Wang Weinan, Mohseni Pedram, Kilgore Kevin L, Najafizadeh Laleh
Integrated Systems and NeuroImaging Laboratory, Department of Electrical and Computer Engineering, Rutgers University, Piscataway, NJ, United States.
Department of Electrical, Computer, and Systems Engineering, Case Western Reserve University, Cleveland, OH, United States.
Front Digit Health. 2023 Feb 8;4:1090854. doi: 10.3389/fdgth.2022.1090854. eCollection 2022.
There has been a growing interest in developing cuff-less blood pressure (BP) estimation methods to enable continuous BP monitoring from electrocardiogram (ECG) and/or photoplethysmogram (PPG) signals. The majority of these methods have been evaluated using publicly-available datasets, however, there exist significant discrepancies across studies with respect to the size, the number of subjects, and the applied pre-processing steps for the data that is eventually used for training and testing the models. Such differences make conducting performance comparison across models largely unfair, and mask the generalization capability of various BP estimation methods. To fill this important gap, this paper presents "PulseDB," the largest cleaned dataset to date, for benchmarking BP estimation models that also fulfills the requirements of standardized testing protocols. PulseDB contains 1) 5,245,454 high-quality -s segments of ECG, PPG, and arterial BP (ABP) waveforms from 5,361 subjects retrieved from the MIMIC-III waveform database matched subset and the VitalDB database; 2) subjects' identification and demographic information, that can be utilized as additional input features to improve the performance of BP estimation models, or to evaluate the generalizability of the models to data from unseen subjects; and 3) positions of the characteristic points of the ECG/PPG signals, making PulseDB directly usable for training deep learning models with minimal data pre-processing. Additionally, using this dataset, we conduct the first study to provide insights about the performance gap between calibration-based and calibration-free testing approaches for evaluating generalizability of the BP estimation models. We expect PulseDB, as a user-friendly, large, comprehensive and multi-functional dataset, to be used as a reliable source for the evaluation of cuff-less BP estimation methods.

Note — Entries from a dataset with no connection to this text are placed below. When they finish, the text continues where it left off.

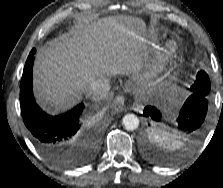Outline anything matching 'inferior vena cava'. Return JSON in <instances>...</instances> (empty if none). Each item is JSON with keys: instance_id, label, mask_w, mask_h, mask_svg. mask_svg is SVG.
<instances>
[{"instance_id": "1", "label": "inferior vena cava", "mask_w": 223, "mask_h": 188, "mask_svg": "<svg viewBox=\"0 0 223 188\" xmlns=\"http://www.w3.org/2000/svg\"><path fill=\"white\" fill-rule=\"evenodd\" d=\"M110 82L107 78H98L86 88V96L93 101H100L107 97Z\"/></svg>"}]
</instances>
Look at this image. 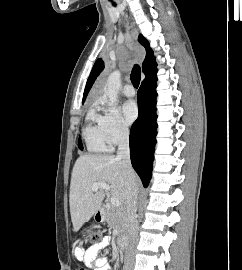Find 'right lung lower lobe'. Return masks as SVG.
I'll list each match as a JSON object with an SVG mask.
<instances>
[{"instance_id": "1", "label": "right lung lower lobe", "mask_w": 242, "mask_h": 270, "mask_svg": "<svg viewBox=\"0 0 242 270\" xmlns=\"http://www.w3.org/2000/svg\"><path fill=\"white\" fill-rule=\"evenodd\" d=\"M156 73L154 69L146 75L138 90L139 116L131 127L129 139L132 166L145 187L151 178L156 144Z\"/></svg>"}]
</instances>
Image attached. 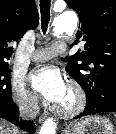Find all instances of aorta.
<instances>
[{"mask_svg":"<svg viewBox=\"0 0 116 134\" xmlns=\"http://www.w3.org/2000/svg\"><path fill=\"white\" fill-rule=\"evenodd\" d=\"M77 25V16L72 11H65L57 17L53 23V35L63 34L68 29H74ZM56 123L48 118L42 125L39 134H55Z\"/></svg>","mask_w":116,"mask_h":134,"instance_id":"1","label":"aorta"}]
</instances>
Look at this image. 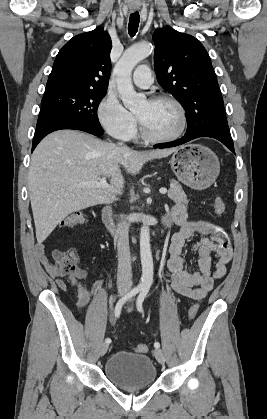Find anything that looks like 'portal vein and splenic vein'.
I'll list each match as a JSON object with an SVG mask.
<instances>
[{"label": "portal vein and splenic vein", "instance_id": "1", "mask_svg": "<svg viewBox=\"0 0 267 419\" xmlns=\"http://www.w3.org/2000/svg\"><path fill=\"white\" fill-rule=\"evenodd\" d=\"M81 186L92 187V188H101V189H109L111 190L112 187L107 183L105 177L101 178L99 181H90V182H83ZM161 194H166L167 189L161 188L159 190Z\"/></svg>", "mask_w": 267, "mask_h": 419}]
</instances>
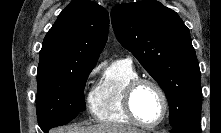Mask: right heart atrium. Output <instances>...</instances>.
Returning <instances> with one entry per match:
<instances>
[{
  "label": "right heart atrium",
  "instance_id": "right-heart-atrium-1",
  "mask_svg": "<svg viewBox=\"0 0 221 133\" xmlns=\"http://www.w3.org/2000/svg\"><path fill=\"white\" fill-rule=\"evenodd\" d=\"M98 70V67H95L89 74V77H92Z\"/></svg>",
  "mask_w": 221,
  "mask_h": 133
}]
</instances>
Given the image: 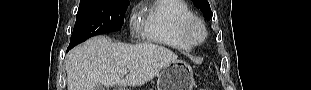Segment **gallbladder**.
Listing matches in <instances>:
<instances>
[{"instance_id":"bac80fb5","label":"gallbladder","mask_w":311,"mask_h":90,"mask_svg":"<svg viewBox=\"0 0 311 90\" xmlns=\"http://www.w3.org/2000/svg\"><path fill=\"white\" fill-rule=\"evenodd\" d=\"M95 90H105L103 85H98Z\"/></svg>"}]
</instances>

人们对开发无袖带血压(BP)估计方法的兴趣日益浓厚,以便能够从心电图(ECG)和/或光电容积脉搏波描记图(PPG)信号中进行连续血压监测。这些方法大多已使用公开可用的数据集进行评估,然而,在最终用于训练和测试模型的数据的大小、受试者数量以及应用的预处理步骤方面,各研究之间存在显著差异。这些差异使得跨模型进行性能比较在很大程度上不公平,并掩盖了各种血压估计方法的泛化能力。为了填补这一重要空白,本文提出了“PulseDB”,这是迄今为止最大的经过清理的数据集,用于对血压估计模型进行基准测试,该数据集也满足标准化测试协议的要求。PulseDB包含:1)从MIMIC - III波形数据库匹配子集和VitalDB数据库中检索到的来自5361名受试者的5245454个高质量的ECG、PPG和动脉血压(ABP)波形段;2)受试者的识别和人口统计信息,可将其用作额外的输入特征,以提高血压估计模型的性能,或评估模型对来自未见过的受试者的数据的泛化能力;3)ECG/PPG信号特征点的位置,使得PulseDB在进行最少的数据预处理后即可直接用于训练深度学习模型。此外,使用该数据集,我们进行了第一项研究,以深入了解基于校准和无校准测试方法在评估血压估计模型泛化能力方面的性能差距。我们期望PulseDB作为一个用户友好、大型、全面且多功能的数据集,能够用作评估无袖带血压估计方法的可靠来源。